The duo arrive in a standardized Bavarian terrified village whose children have been kidnapped in disturbing numbers. They quickly (quite quickly, because there’s no messing around with tedious plot or character development here) expose the involvement of a Grand Witch (Famke Janssen, who publicly stated that she took the role to pay off her mortgage) out to perform some ill-defined ritual during a rare Blood Moon. Cue a series of loosely connected action sequences that culminates with the machine-gunning of a witches’ Sabbath (seriously).

Unfortunately, it’s not as much fun as it sounds. The anachronisms, f-bombs, and schlocky Evil Dead-esque gore make it clear that this spoof of the most basic nature; that’s fine and all, but unfortunately Wirkola and co-scripter Dante Harper fail to invest any real wit into the story.
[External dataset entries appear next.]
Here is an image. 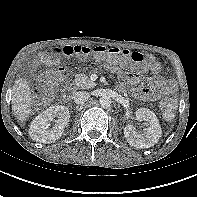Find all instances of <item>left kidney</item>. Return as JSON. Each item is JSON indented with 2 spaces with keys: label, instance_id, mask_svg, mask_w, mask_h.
I'll return each mask as SVG.
<instances>
[{
  "label": "left kidney",
  "instance_id": "5707ae66",
  "mask_svg": "<svg viewBox=\"0 0 197 197\" xmlns=\"http://www.w3.org/2000/svg\"><path fill=\"white\" fill-rule=\"evenodd\" d=\"M136 119L145 121L143 132H137L132 125H126L124 136L127 142L136 148H150L154 146L162 135L161 126L155 113L147 108L136 111Z\"/></svg>",
  "mask_w": 197,
  "mask_h": 197
}]
</instances>
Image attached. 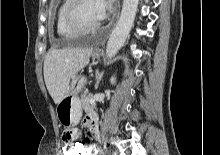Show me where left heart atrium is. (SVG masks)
<instances>
[{
  "label": "left heart atrium",
  "instance_id": "obj_1",
  "mask_svg": "<svg viewBox=\"0 0 220 155\" xmlns=\"http://www.w3.org/2000/svg\"><path fill=\"white\" fill-rule=\"evenodd\" d=\"M96 9L101 19H103L111 9L110 0H94Z\"/></svg>",
  "mask_w": 220,
  "mask_h": 155
}]
</instances>
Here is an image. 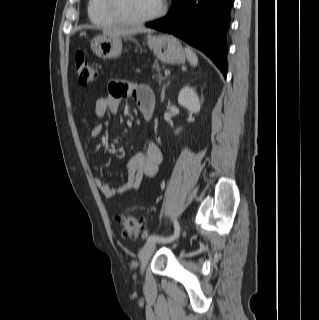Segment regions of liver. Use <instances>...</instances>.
I'll list each match as a JSON object with an SVG mask.
<instances>
[{
    "mask_svg": "<svg viewBox=\"0 0 319 320\" xmlns=\"http://www.w3.org/2000/svg\"><path fill=\"white\" fill-rule=\"evenodd\" d=\"M104 34L107 35H131L139 32H151V30L145 29L143 27L138 28H107L103 30Z\"/></svg>",
    "mask_w": 319,
    "mask_h": 320,
    "instance_id": "liver-1",
    "label": "liver"
}]
</instances>
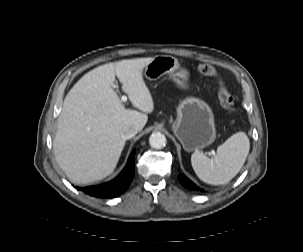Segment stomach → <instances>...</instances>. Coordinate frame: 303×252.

Instead they’re content to coast on cheap laughs, a bombastic score, and a near constant barrage of over-choreographed yet incoherent violence that often carries more than a whiff of misogyny. The only clever, creative detail they put forth is a weak running gag that has Hansel as a diabetic thanks to eating to much of that damn gingerbread house as a kid.

It’s such a slack film that it makes Van Helsing look like Dr. Zhivago. If there’s one good thing about Hansel & Gretel it’s that it has a mercifully short 90-minute running time; still, it somehow manages to feel much, much longer.